Autumn is the perfect time of year for stereotypically medieval pursuits: lighting fires, boozing, grazing pigs, wearing velvet. Being an unapologetic pyromaniac oenophile with an excessive number of velvet jackets, and liking the colour orange, I feel the medieval English themselves afforded autumn, categorically the best season, rather short shrift. For to those who live cheek-by-jowl with nature, it is synonymous with coming crapness. As the Gawain-poet writes,

Wroþe wynde of þe welkyn wrasteles wit þe sunne,
Þe leues lancen fro þe lynde and lyȝten on þe grounde,
And al grayes þe gres þat grene watz ere.

An angry wind wrestles with the sun, and doubtless wins. All very well in a world of central heating and pumpkin spice lattes [get behind me, Satan], but not for those without.

©Photo. R.M.N. / R.-G. OjŽda

Þis litel pygge, he to þe market ywent.

At risk of over-simplifying, medieval English meditations on autumn were more often than not meditations upon death. Despite the proliferation of excellent Saints’ Days in the run-up to Advent – not least of which is Michaelmas, the Feast of the Archangels Michael, Raphael and Gabriel, slayers of dragons, patron saints of ill people, and general badasses – autumn is the season in which to remember that you, like that leaf over there, will soon die.

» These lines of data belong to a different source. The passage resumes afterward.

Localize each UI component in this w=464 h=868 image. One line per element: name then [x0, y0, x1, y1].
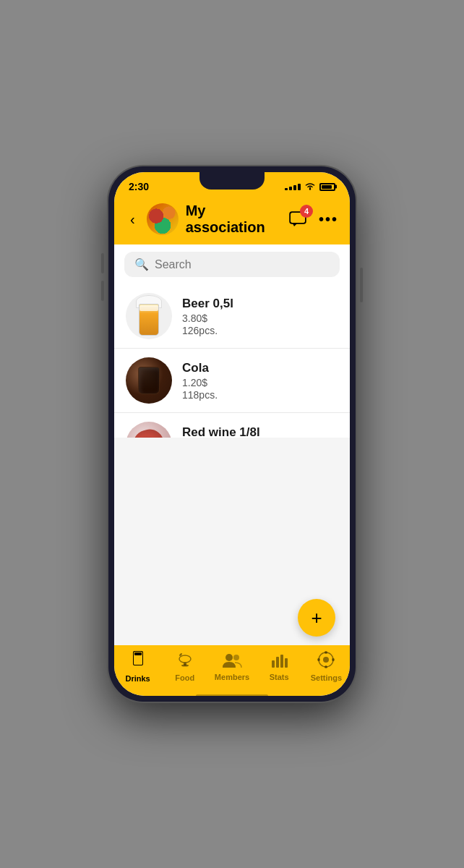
item-qty: 118pcs. [182, 389, 338, 401]
item-info-beer: Beer 0,5l 3.80$ 126pcs. [182, 297, 338, 336]
nav-item-stats[interactable]: Stats [256, 652, 303, 681]
svg-point-25 [332, 658, 335, 661]
svg-point-14 [225, 654, 233, 661]
item-list: Beer 0,5l 3.80$ 126pcs. Cola 1.20$ 118pc… [114, 284, 350, 438]
svg-rect-17 [276, 657, 279, 668]
nav-item-members[interactable]: Members [208, 652, 255, 681]
status-icons [285, 182, 335, 192]
nav-label-food: Food [175, 673, 194, 682]
wifi-icon [304, 182, 316, 192]
svg-point-15 [233, 655, 239, 660]
search-input[interactable] [155, 258, 330, 271]
svg-point-11 [179, 655, 191, 663]
list-item[interactable]: Cola 1.20$ 118pcs. [114, 349, 350, 413]
nav-label-stats: Stats [270, 673, 289, 681]
add-button[interactable]: + [298, 599, 335, 637]
svg-point-23 [325, 665, 327, 668]
svg-rect-19 [285, 658, 288, 668]
home-bar [196, 694, 268, 696]
svg-point-22 [325, 651, 327, 654]
drinks-icon [130, 650, 146, 672]
item-name: Beer 0,5l [182, 297, 338, 311]
svg-rect-10 [134, 652, 142, 655]
notification-badge: 4 [300, 205, 313, 218]
chat-button[interactable]: 4 [287, 208, 310, 231]
item-info-cola: Cola 1.20$ 118pcs. [182, 361, 338, 401]
avatar [147, 203, 179, 235]
list-item[interactable]: Red wine 1/8l 3.20$ 16pcs. [114, 413, 350, 438]
back-button[interactable]: ‹ [126, 210, 139, 229]
members-icon [222, 652, 242, 671]
status-time: 2:30 [129, 181, 149, 192]
nav-item-settings[interactable]: Settings [303, 651, 350, 682]
item-price: 3.80$ [182, 312, 338, 324]
food-icon [176, 650, 194, 671]
battery-icon [319, 183, 335, 191]
empty-area [114, 438, 350, 591]
item-name: Cola [182, 361, 338, 375]
nav-item-food[interactable]: Food [161, 650, 208, 682]
svg-rect-16 [272, 660, 275, 668]
list-item[interactable]: Beer 0,5l 3.80$ 126pcs. [114, 284, 350, 349]
settings-icon [317, 651, 335, 671]
search-icon: 🔍 [134, 258, 149, 271]
item-image-beer [126, 293, 172, 339]
more-button[interactable]: ••• [319, 211, 338, 228]
page-title: My association [186, 203, 280, 236]
item-price: 1.20$ [182, 377, 338, 388]
search-bar: 🔍 [124, 252, 340, 277]
svg-point-24 [317, 658, 320, 661]
fab-container: + [114, 590, 350, 645]
svg-rect-18 [280, 655, 283, 668]
nav-label-drinks: Drinks [125, 674, 150, 683]
item-name: Red wine 1/8l [182, 425, 338, 438]
svg-point-13 [181, 665, 189, 667]
nav-item-drinks[interactable]: Drinks [114, 650, 161, 683]
item-info-red-wine: Red wine 1/8l 3.20$ 16pcs. [182, 425, 338, 438]
nav-label-settings: Settings [311, 673, 342, 682]
app-header: ‹ My association 4 ••• [114, 197, 350, 244]
nav-label-members: Members [215, 673, 249, 681]
header-actions: 4 ••• [287, 208, 338, 231]
stats-icon [270, 652, 288, 671]
item-image-cola [126, 357, 172, 404]
search-container: 🔍 [114, 244, 350, 284]
svg-point-0 [309, 188, 311, 190]
signal-icon [285, 184, 301, 190]
item-image-red-wine [126, 422, 172, 438]
bottom-nav: Drinks Food [114, 645, 350, 696]
svg-point-21 [323, 657, 329, 663]
item-qty: 126pcs. [182, 325, 338, 336]
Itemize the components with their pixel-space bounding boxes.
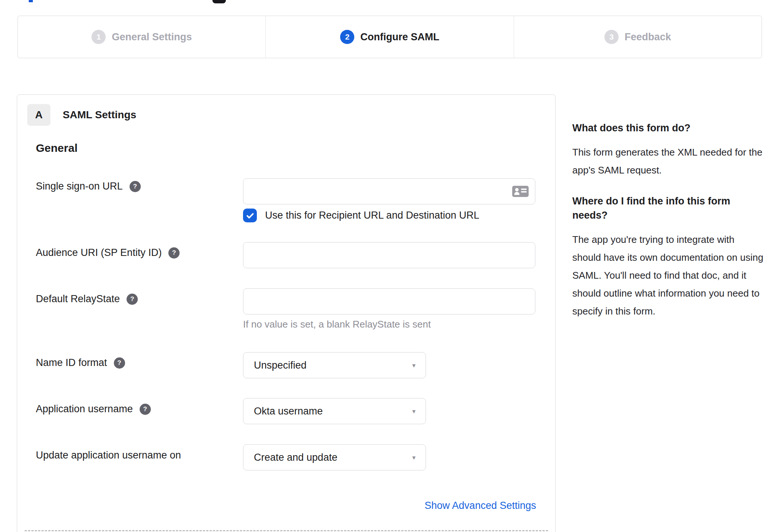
select-value: Create and update [254, 452, 411, 463]
show-advanced-settings-link[interactable]: Show Advanced Settings [424, 500, 536, 511]
update-username-label-row: Update application username on [36, 450, 181, 461]
section-a-badge: A [27, 104, 50, 126]
sidebar-heading-what: What does this form do? [572, 121, 764, 135]
app-username-select[interactable]: Okta username ▼ [243, 398, 426, 424]
select-value: Unspecified [254, 360, 411, 371]
relaystate-label-row: Default RelayState ? [36, 293, 138, 305]
help-icon[interactable]: ? [168, 247, 180, 259]
step-label: Configure SAML [360, 31, 439, 43]
relaystate-hint: If no value is set, a blank RelayState i… [243, 319, 431, 330]
section-dashed-divider [25, 530, 548, 531]
recipient-url-checkbox[interactable] [243, 209, 257, 222]
recipient-url-checkbox-row: Use this for Recipient URL and Destinati… [243, 209, 479, 222]
name-id-format-label: Name ID format [36, 357, 107, 369]
audience-uri-label-row: Audience URI (SP Entity ID) ? [36, 247, 180, 259]
step-label: Feedback [625, 31, 671, 43]
chevron-down-icon: ▼ [411, 408, 417, 414]
recipient-url-checkbox-label: Use this for Recipient URL and Destinati… [265, 210, 479, 221]
help-icon[interactable]: ? [127, 294, 138, 305]
sso-url-label-row: Single sign-on URL ? [36, 181, 141, 192]
step-number-badge: 1 [91, 30, 106, 44]
chevron-down-icon: ▼ [411, 454, 417, 461]
logo-fragment [29, 0, 33, 2]
relaystate-input[interactable] [243, 288, 535, 314]
checkmark-icon [245, 211, 255, 220]
top-control-fragment [212, 0, 226, 3]
chevron-down-icon: ▼ [411, 362, 417, 369]
step-feedback[interactable]: 3 Feedback [514, 16, 762, 58]
help-icon[interactable]: ? [114, 357, 125, 369]
app-username-label: Application username [36, 403, 133, 415]
step-label: General Settings [112, 31, 192, 43]
step-number-badge: 3 [604, 30, 619, 44]
sidebar-body-what: This form generates the XML needed for t… [572, 143, 764, 179]
update-username-select[interactable]: Create and update ▼ [243, 444, 426, 470]
sso-url-label: Single sign-on URL [36, 181, 123, 192]
app-username-label-row: Application username ? [36, 403, 151, 415]
sso-url-input[interactable] [243, 178, 535, 204]
audience-uri-input[interactable] [243, 242, 535, 268]
update-username-label: Update application username on [36, 450, 181, 461]
sidebar-body-where: The app you're trying to integrate with … [572, 231, 764, 320]
card-title: SAML Settings [63, 109, 136, 121]
wizard-stepper: 1 General Settings 2 Configure SAML 3 Fe… [18, 16, 762, 58]
help-icon[interactable]: ? [130, 181, 141, 192]
select-value: Okta username [254, 406, 411, 417]
step-number-badge: 2 [340, 30, 354, 44]
name-id-format-label-row: Name ID format ? [36, 357, 125, 369]
step-configure-saml[interactable]: 2 Configure SAML [265, 16, 513, 58]
contact-card-icon[interactable] [512, 185, 529, 197]
saml-settings-card: A SAML Settings General Single sign-on U… [17, 94, 556, 532]
help-icon[interactable]: ? [140, 404, 151, 415]
general-section-heading: General [36, 142, 78, 154]
help-sidebar: What does this form do? This form genera… [572, 121, 764, 335]
name-id-format-select[interactable]: Unspecified ▼ [243, 352, 426, 378]
relaystate-label: Default RelayState [36, 293, 120, 305]
audience-uri-label: Audience URI (SP Entity ID) [36, 247, 162, 259]
step-general-settings[interactable]: 1 General Settings [18, 16, 265, 58]
sidebar-heading-where: Where do I find the info this form needs… [572, 194, 764, 222]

The incomparable MS Harley 2253 contains a famous lyric set by Arnold Bax, in which

Winter wakeneþ al my care,
Nou þis leues waxeþ bare
… Al goþ bote Godes wille.
Al we shule deye þaȝ vs like ille.
Al þat grein me graueþ grene,
Nou hit faleueþ al bidene.

Which is all about as cheery as a hernia, and a far cry from barrèd clouds that bloom the soft-dying day. The early-13th-century Oxford, Bodleian MS Rawlinson G. 22 reassures us that everything is A-OK in summer, but

Oc nu necheþ windes blast
And weder strong.
Ey ey what þis niȝt is long,
And ich wid wel michel wrong
Soreȝ and murne and fast.

One almost wonders about the prevalence of S.A.D in medieval East Anglia. The blowing of Boreas the Northern Wind, which heralds the coming of cold, snow and man-flu, may be the playful refrain of a love lyric in the Harley 2253 collection, but it is incidental, miles away from the instrumental Western Wind (Zephyrus) of the celebrated 16th-century song:

Westron Wynd, when wilt thou blow,
The small raine doune can raine.
Cryst, if my love were in my armes,
And I in my bedde againe.

One reopens the heart with thoughts of love; the other concentrates the mind on sin and decrepitude:

Nou shrinkeþ rose & lylie flour
Þat while ber þat suete savour
In somer, þat suete tyde.
… Þah þou be whyt and bryth on ble
Falewen shule þy floures.

In this, as in many other things, we see that the medievals ruin something perfectly gorgeous because of their crippling fear of death. Having recently met a Fairly Monumental Landmark on the birthday front, I would be tempted to join with this panic. But think not of them, thou hast thy music too; and I have a wardrobe of velvet jackets to stroke.